The voice processing device according to any one of Items 1 to 3, further including

    • a voice processing unit that outputs a voice signal input to a first voice signal input unit that is the voice signal input unit corresponding to a first utterer to a second voice signal output unit that is the voice signal output unit corresponding to a second utterer, and outputs a voice signal input to a second voice signal input unit that is the voice signal input unit corresponding to the second utterer to a first voice signal output unit that is the voice signal output unit corresponding to the first utterer.

Item 5

The voice processing device according to any one of Items 1 to 4, in which

    • the voice processing unit is selected in a case where a distance between an area of the first utterer and an area of the second utterer is equal to or larger than a certain value.

Item 6

The voice processing device according to any one of Items 1 to 5, in which

    • the voice processing unit is selected in a case where a state in which voices of the first utterer and the second utterer are hard to hear by one another is detected.

Item 7

The voice processing device according to any one of Items 1 to 6, in which

    • the voice acquisition unit is selected in a case where a magnitude of noise estimated from the voice signal input unit is equal to or larger than a certain value.

Item 8

The voice processing device according to any one of Items 1 to 7, further including

    • a setting unit that sets the conversation mode from among a plurality of patterns of conversation modes.

Item 9

The voice processing device according to any one of Items 1 to 8, in which

    • the utterer information includes attribute information indicating a relationship between utterers, and
    • the voice signal input unit and the voice signal output unit corresponding to an area of an utterer having the attribute information corresponding to the conversation mode having been set are selected.

Item 10

The voice processing device according to any one of Items 1 to 9, further including

    • a transmission unit that transmits a signal obtained by mixing the voice signals from the one or more voice signal input units selected by the selection switching unit to a call partner.

Item 11

The voice processing device according to any one of Items 1 to 7, in which

    • the voice recognition unit associates utterer information of a registered user with an area corresponding to the voice signal input unit to which voice information corresponding to voice information of the registered user is input.

Item 12

A voice processing method of a voice system including a plurality of voice signal input units and a plurality of voice signal output units, the voice processing method including:

    • a step of processing voice signals input from the plurality of voice signal input units;
    • a step of recognizing voices of utterers each present in corresponding one of areas based on the voice signals having been processed and associating utterer information with the areas; and
    • a step of switching to a call area corresponding to setting of a conversation mode by performing selection of a voice signal of the voice signals transmitted from the plurality of voice signal input units and selection of a voice signal output unit to be made output from among the plurality of voice signal output units, based on the utterer information.

Item 13

A program for causing a computer to which a plurality of voice signal input units and a plurality of voice signal output units are communicably connected, to function as:

    • a voice signal input and processing unit that processes voice signals input from a plurality of voice signal input units;
    • a voice recognition unit that recognizes voices of utterers each present in corresponding one of areas based on the voice signals processed by the voice signal input and processing unit and associates utterer information with the areas; and
    • a selection switching unit that selectively switches to a call area corresponding to a setting of a conversation mode based on the utterer information, in which
    • the selection switching unit selects the call area according to selection of a voice signal transmitted from the voice signal input and processing unit and selection of a voice signal output unit to be made output the voice signal from among a plurality of voice signal output units.

Claims

What is claimed is:

1. A voice processing device comprising:

a memory in which a program is stored; and

a processor coupled to the memory and configured to perform processing by executing the program, the processing including:

processing voice signals input from a plurality of microphones;

recognizing voices of utterers each present in corresponding one of areas, based on the voice signals;

associating area information of each of the areas with utterer information of corresponding one of the utterers whose voice is recognized in corresponding one of the areas; and

selectively switching a call area to a call area corresponding to a setting of a conversation mode, based on the utterer information, wherein

in the selectively switching, the call area is selected by selection of a voice signal from among the voice signals and selection of a speaker that outputs the voice signal from among a plurality of speakers.

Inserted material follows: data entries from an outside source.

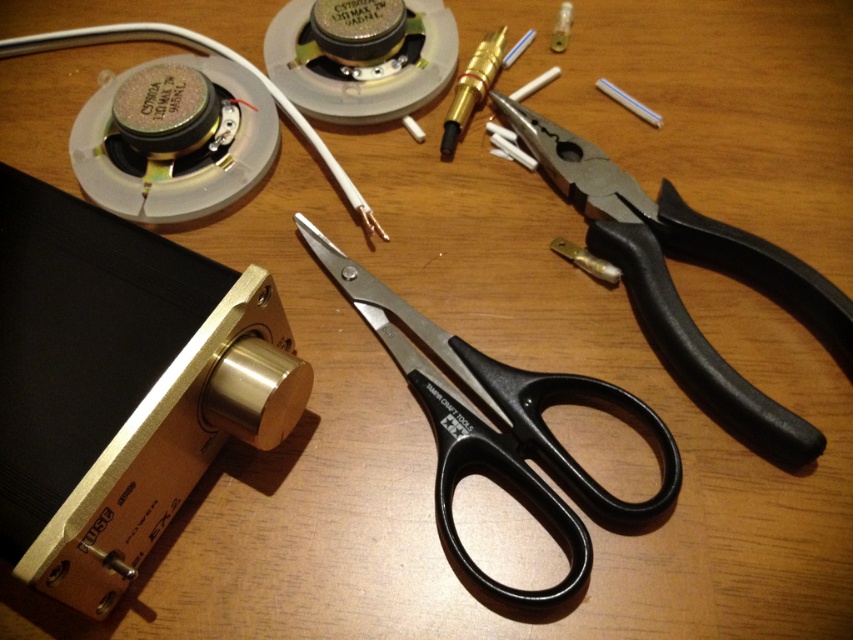 Question: Which point is closer to the camera?

Choices:
 (A) gold-plated connector at upper center
 (B) black plastic pliers at upper right

Answer: (B)

Question: Can you confirm if gold metallic knob at center is wider than black plastic pliers at upper right?

Choices:
 (A) no
 (B) yes

Answer: (A)

Question: Where is gold metallic knob at center located in relation to white matte wire at upper left in the image?

Choices:
 (A) below
 (B) above

Answer: (A)

Question: Which point is closer to the camera?

Choices:
 (A) black plastic scissors at center
 (B) white matte wire at upper left
 (C) gold-plated connector at upper center

Answer: (A)

Question: Which object is closer to the camera taking this photo?

Choices:
 (A) gold-plated connector at upper center
 (B) black plastic scissors at center
 (C) gold metallic knob at center
 (D) white matte wire at upper left

Answer: (C)

Question: From the image, what is the correct spatial relationship of black plastic pliers at upper right in relation to gold-plated connector at upper center?

Choices:
 (A) left
 (B) right

Answer: (B) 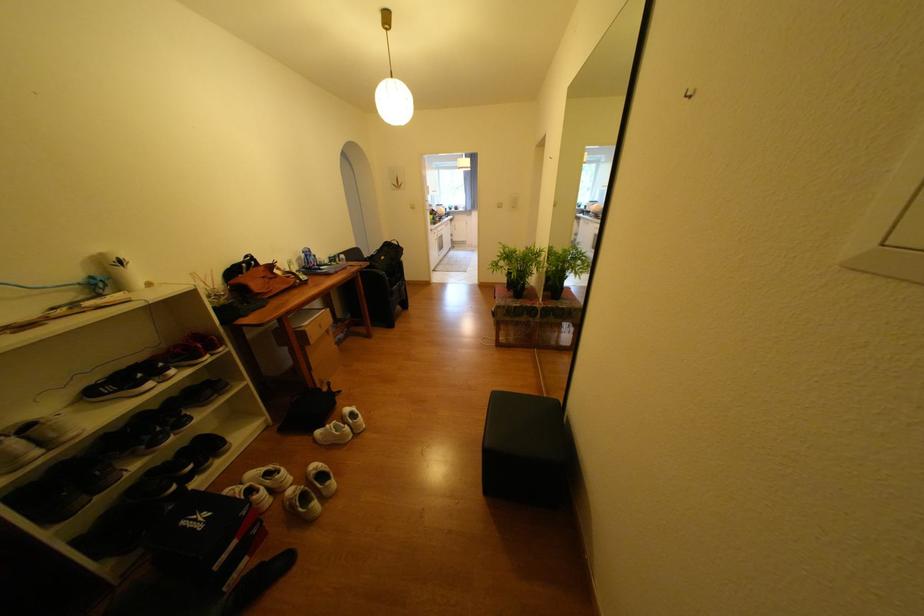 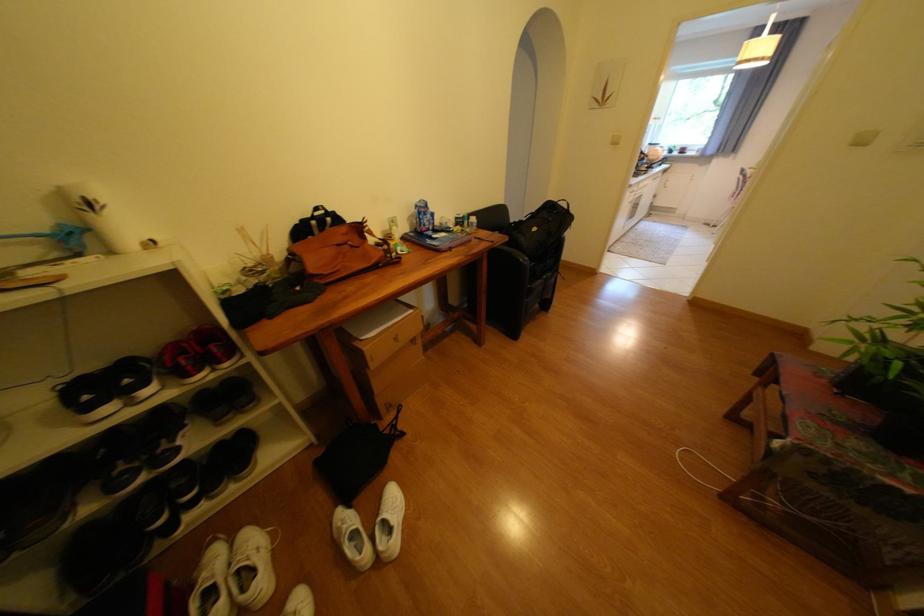 Locate, in the second image, the point that corresponds to (130,262) in the first image.

(100, 205) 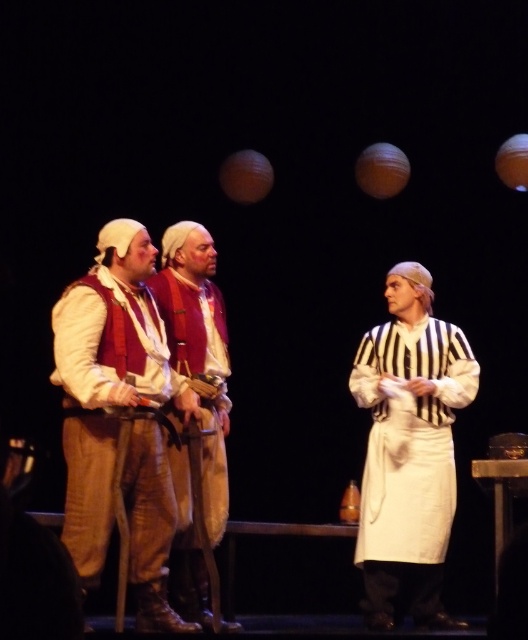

2. The voice processing device according to claim 1, wherein

the processing includes:

canceling, by an echo canceller, an echo component generated by re-inputting of the voice signal output from the speaker through at least one of the plurality of microphones; and

resetting the echo canceller in a case where the selection of the speaker is changed.

3. The voice processing device according to claim 1, wherein

the processing includes:

associating utterer information of a new utterer with area information corresponding to an area where the new utterer is present in a case where a voice of the new utterer is recognized based on the voice signals; and

switching the call area by further including, in the selections, a voice signal of a microphone and a speaker corresponding to the area where the new utterer is present, in a case where the utterer information of the new utterer is added during a call in the conversation mode having been set, and the utterer information of the new utterer corresponds to the conversation mode having been set.

4. The voice processing device according to claim 1, wherein

the plurality of microphones include a first microphone corresponding to a first utterer and a second microphone corresponding to a second utterer,

the plurality of speakers include a first speaker corresponding to the first utterer and a second speaker corresponding to the second utterer, and

the processing further includes additional processing of outputting a voice signal input to the first microphone to the second speaker and outputting a voice signal input to the second microphone to the first speaker.

5. The voice processing device according to claim 4, wherein

the additional processing is selected in a case where any one of conditions is satisfied, the conditions including a condition that a distance between an area of the first utterer and an area of the second utterer is equal to or larger than a certain value, a condition that a state in which voices of the first utterer and the second utterer are hard to hear by one another is detected, and a condition that a magnitude of noise included in the voice signal input through the microphone is equal to or larger than a certain value.

6. The voice processing device according to claim 1, wherein

the processing further includes setting the conversation mode from among a plurality of patterns of conversation modes.

7. The voice processing device according to claim 1, wherein

the processing includes transmitting a voice signal from at least one of the plurality of microphones to a call partner.

8. The voice processing device according to claim 1, wherein

the processing includes associating, when voice information corresponding to voice information of a registered user is input, area information of an area corresponding to a microphone to which the voice information is input with utterer information of the registered user.

9. A voice processing method executed by a voice system, the voice processing method comprising:

processing voice signals input from a plurality of microphones;

recognizing voices of utterers each present in corresponding one of area, based on the voice signals;

associating area information of each of the areas with utterer information of corresponding one of the utterers whose voice is recognized in corresponding one of the areas; and

switching to a call area corresponding to a setting of a conversation mode by performing selection of a voice signal from among the voice signals transmitted from the plurality of microphones and selection of a speaker to be made output the voice signal from among a plurality of speakers based on the utterer information.

10. A non-transitory computer-readable storage medium storing program instructions for causing a computer to execute processing including:

processing voice signals input from a plurality of microphones;

recognizing voices of utterers each present in corresponding one of areas, based on the voice signals;

associating area information of each of the areas with utterer information of corresponding one of the utterers whose voice is recognized in corresponding one of the areas; and

selectively switching a call area to a call area corresponding to a setting of a conversation mode, based on the utterer information, wherein

in the selectively switching, the call area is selected by selection of a voice signal from among the voice signals and selection of a speaker that outputs the voice signal from among a plurality of speakers.